写在前面:主要原理是提取视频中的音频,通过语音识别文字的方法完成字幕提取;因此,不支持没有声音的视频。
1.音频提取
def convert_mp4_to_mp3(input_file, output_file):
"""Convert MP4 video file to MP3 audio."""
video_clip = VideoFileClip(input_file)
audio = video_clip.audio
audio.write_audiofile(output_file)
2.音频转文字
model = whisper.load_model(WHISPER_MODEL_PATH).to(device)
def transcribe_audio(file_path):
"""Transcribe audio file using Whisper model."""
result = model.transcribe(
file_path,
language="zh",# Explicitly tell Whisper to use Chinese
task="transcribe",
initial_prompt="这是一段视频教程,请加上标点符号",
beam_size=5,# Add beam_size directly
prompt="- 吃了没?- 吃了。",# Add prompt directly
word_timestamps=True, # 设置为 True 以获取单词时间戳
fp16=False,
)
return result
3.文字保存为字幕
def save_transcription_to_srt(segments, file_path):
"""Save transcription segments to an SRT file."""
with open(file_path, 'w', encoding='utf-8') as f:
for i, segment in enumerate(segments):
f.write(f"{i + 1}\n")
f.write(f"{seconds_to_hmsm(segment['start'])} --> {seconds_to_hmsm(segment['end'])}\n")
translated_text = translate_text(segment['text'])
f.write(segment['text'] + f'\n{translated_text}\n\n')
该代码中
translated_text = translate_text(segment['text'])
功能是对字幕进行翻译,因此保存的字幕为双语字幕(解放字幕组劳动力o(* ̄▽ ̄*)ブ)。翻译方法很多,简单提供一个基于ollama的翻译。
python
def translate_text(content):
"""Translate text to English using Ollama."""
stream = ollama.chat(
model="llama3.2:1b",
messages=[{"role": "user", "content": f"下列文字翻译为简体中文,只输出翻译结果:{content}"}],
stream=True
)
output = ''
for chunk in stream:
output += chunk['message']['content']
return output
在上述功能的基础上,进阶两个功能。
4.更新字幕到视频内
def videoclip_with_subtitles(src_mp4, dst_mp4, srt_file):
"""Add translated subtitles to the video."""
video = VideoFileClip(src_mp4)
subtitles = parse_srt(srt_file)
text_clips = []
for text, start, duration in tqdm(subtitles):
# translated_text = translate_text(text)
wrapped_text = insert_newlines(text, max_words=10)
text_clip = (TextClip(wrapped_text, font='msyh.ttc', fontsize=30, color='red')
.set_position('top')
.set_duration(duration)
.set_start(start))
text_clips.append(text_clip)
final_video = CompositeVideoClip([video, *text_clips])

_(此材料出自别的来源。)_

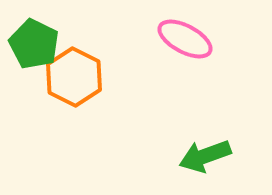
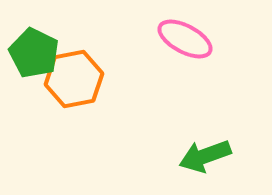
green pentagon: moved 9 px down
orange hexagon: moved 2 px down; rotated 22 degrees clockwise
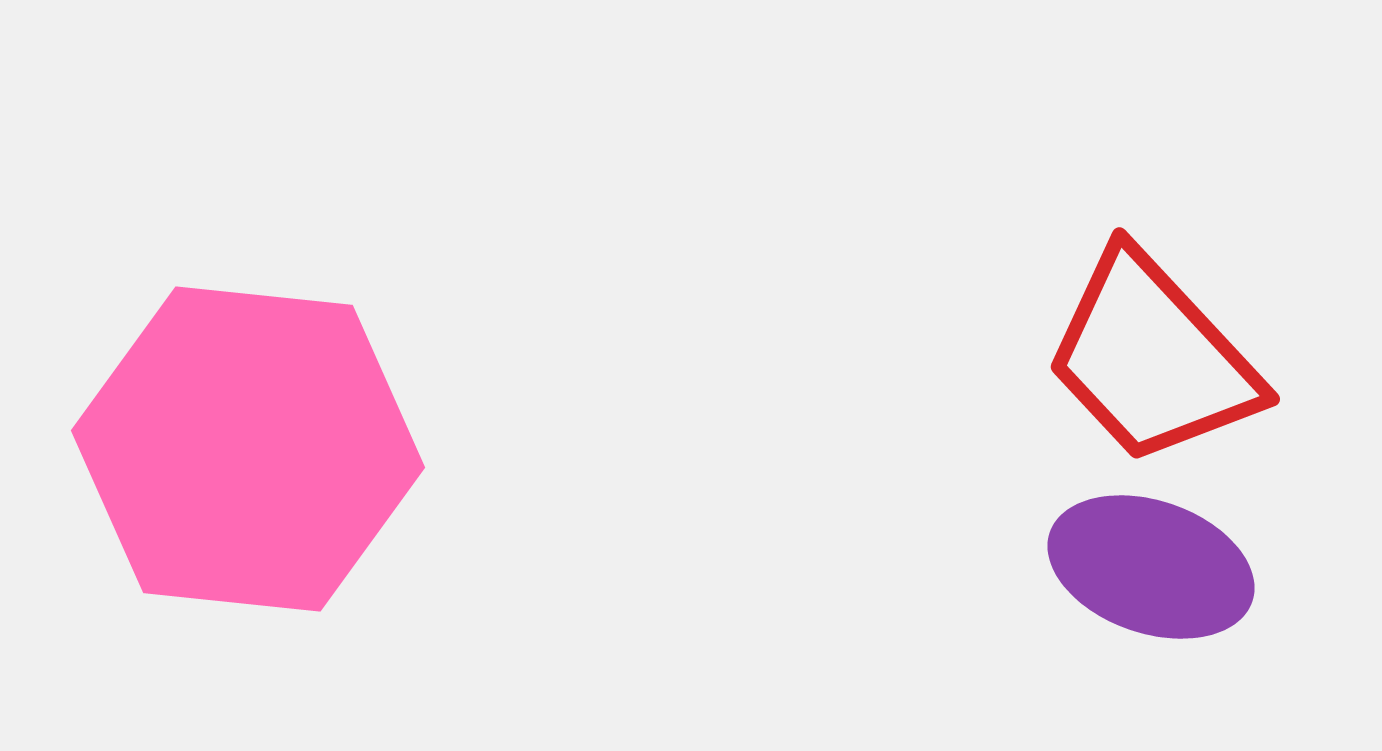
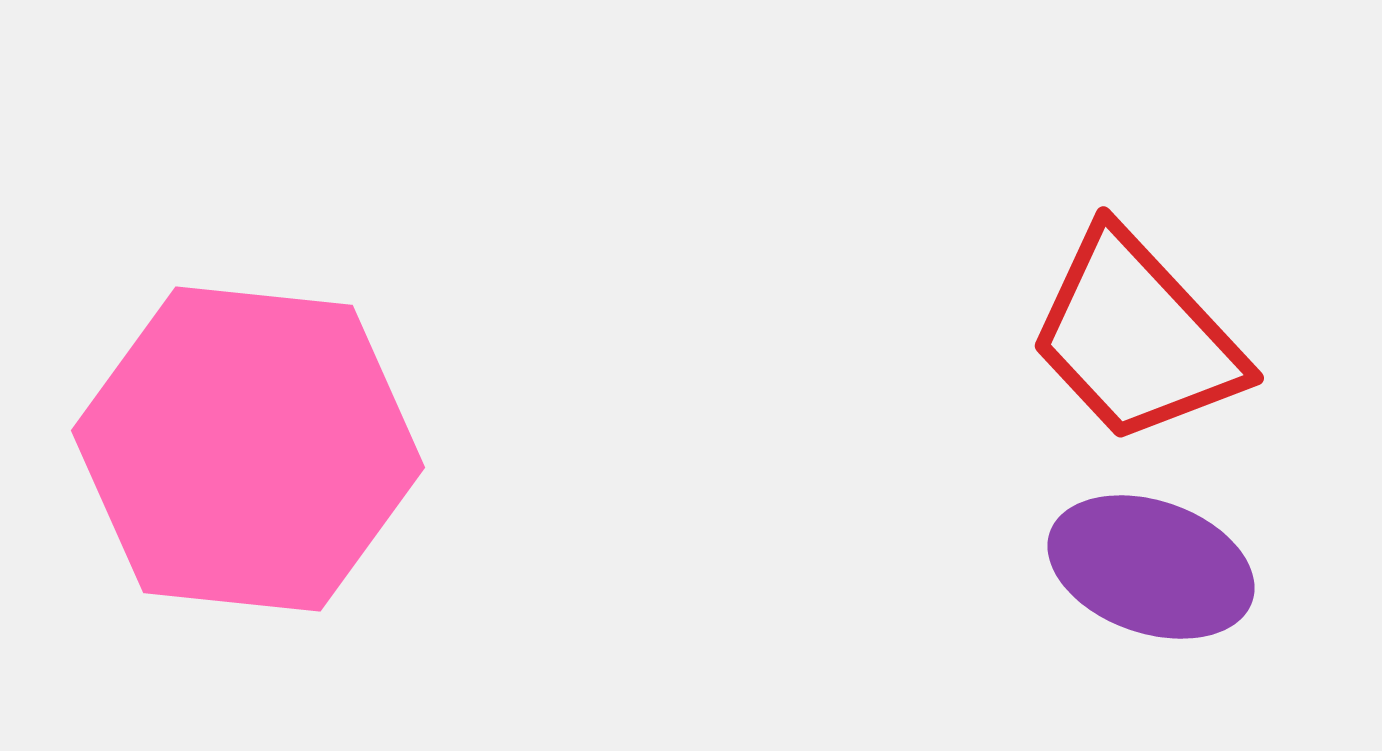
red trapezoid: moved 16 px left, 21 px up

final_video.write_videofile(dst_mp4, audio_codec='aac')
其中字幕解析为:
def parse_srt(srt_file):
"""Parse SRT file and return subtitles as text, start time, and duration."""
subtitles = []
with open(srt_file, 'r', encoding='utf-8') as file:
content = file.read()
entries = re.split(r'\n\n+', content.strip())
for entry in entries:
lines = entry.splitlines()
if len(lines) >= 3:
time_range = lines[1]
start, end = time_range.split('-->')
start_time = convert_srt_time_to_seconds(start)
duration = convert_srt_time_to_seconds(end) - start_time
text = '\n'.join(lines[2:])
subtitles.append((text, start_time, duration))
return subtitles
5.根据新的字幕,生成新的音频(方法很多,另开贴,更新后网址会贴在这里),即可以将外文音频转为中文音频。(代码还存在一些缺陷,修改后更新)
python
def text_to_speech(text, mp3_filename="output.mp3"):
# 初始化TTS引擎
engine = pyttsx3.init()
# 设置语音属性(可选)
engine.setProperty('rate', 150) # 语速
engine.setProperty('volume', 1) # 音量 (0.0到1.0)
# 保存为WAV文件
wav_filename = "1.wav"
engine.save_to_file(text, wav_filename)
engine.runAndWait()
# 使用pydub将WAV转换为MP3
audio = AudioSegment.from_wav(wav_filename)
audio.export(mp3_filename, format="mp3")
# 读取字幕文件
subs = pysrt.open('data\\27364690929-1-192.srt')
# 创建一个空的音频文件列表
audio_clips = []
# 遍历每条字幕
for sub in tqdm(subs):
# 将字幕文本转换为语音
text_list = sub.text.split('\n')
text_zh = text_list[-1] # 确保提取的文本是字符串而不是列表
# 生成音频文件
audio_filename = f"audio_temp/audio_{sub.index}.mp3"
text_to_speech(text_zh, audio_filename)
# 创建音频片段
audio_clip = AudioFileClip(audio_filename)
# 确保使用正确的单位:毫秒到秒
# duration = (sub.end.ordinal - sub.start.ordinal) / 1000 # 转为秒
# audio_clip = audio_clip.set_duration(duration)
# 计算合适的开始时间
start_time = sub.start.ordinal # 转为秒
audio_clip = audio_clip.set_start(start_time)
audio_clips.append(audio_clip)
# 合并所有音频片段
final_audio = concatenate_audioclips(audio_clips)
将新的音频合并到视频内,即可完成音频替换
python
video = VideoFileClip('data\\27364690929-1-192.mp4').without_audio()
# 将新的音频合并到视频中
final_video = video.set_audio(final_audio)
# 保存最终视频
final_video.write_videofile('data\\27364690929-1-192-zh-audio.mp4', codec='libx264')
github上有一些非常棒的类似项目,做完才看到,还没深入研究,大家可以上去多看看。